Gimme a minute, will ya?
Such speech is labeled slovenly by our grammar mavens. It should be pronounced ’giVe me” and ’you’, they declare, otherwise, all language will descend into chaos and incomprehensibility. Every listserv has its Jeremiah warning us of the on-coming wave of confusion.
English is not the only language with this tendency to run sounds together, even words, as in ’give’ and ’me’ into ’gimme’. Another language even has a special name for it. It was early linguists, explicating the rules of the ancient language of Sanskrit so as to preserve the all-important ceremonial text of sacrifices. They recognized that some sounds merge in pronunciation and called it ’sandhi’.
One would think that the merging of sounds, thus enshrined in the great classical language of Sanskrit, would have been accepted as a normal part of language. But no, it, like so many phonological and grammatical features of language, is used to establish class lines. The term of ’art’ is ’careful speech’. So if we are not being careful in our speech, is it OK to say ’gimme’? If we aren’t careful, what might happen? If we are careful, what does that do to our speech?

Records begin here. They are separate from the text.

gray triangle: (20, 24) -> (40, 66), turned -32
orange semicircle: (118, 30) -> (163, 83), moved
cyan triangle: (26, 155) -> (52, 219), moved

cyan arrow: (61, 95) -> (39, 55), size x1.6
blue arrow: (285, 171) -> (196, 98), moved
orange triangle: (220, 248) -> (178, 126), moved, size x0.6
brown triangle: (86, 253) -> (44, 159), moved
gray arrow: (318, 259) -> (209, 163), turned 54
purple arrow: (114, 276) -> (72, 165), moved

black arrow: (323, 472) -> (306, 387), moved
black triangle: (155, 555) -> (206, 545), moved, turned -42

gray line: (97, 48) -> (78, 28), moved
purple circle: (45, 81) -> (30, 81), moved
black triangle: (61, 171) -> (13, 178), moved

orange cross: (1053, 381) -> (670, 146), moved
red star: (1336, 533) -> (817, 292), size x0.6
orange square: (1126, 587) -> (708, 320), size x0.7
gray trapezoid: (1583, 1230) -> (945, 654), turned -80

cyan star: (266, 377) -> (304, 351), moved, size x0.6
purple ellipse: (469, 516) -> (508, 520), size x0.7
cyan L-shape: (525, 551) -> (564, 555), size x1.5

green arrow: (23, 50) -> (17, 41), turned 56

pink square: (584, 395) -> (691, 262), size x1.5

How do we sound to our friends and colleagues?
Often these grammar mavens assume that such “slurring” of sounds is the effect of slovenly people, usually portrayed as lower-class, less or uneducated, and often of some marginalized groups like Blacks or immigrants. What the mavens miss is that these sound elisions and mergers have rules just as strict as are those of the “cultivated and careful speech” of the cultural and social elites. For example, in the English-based Creoles found in the Caribbean and the U.S. where they are known as Black English or African-American Vernacular English, certain words such as “going” and “did” are used as auxillaries and as lexical verbs. When used as auxillaries, they can delete the initial consonant, resulting in constructions like “Im onna go now.”
Unfortunately, most of those who condemn such usages are those very people who will never learn about these things neither the Sanskrit nor the Black English. Should they study Sanskrit, it will never occur to them to connect sandhi with the slovenly slurring of English ’undesireables’.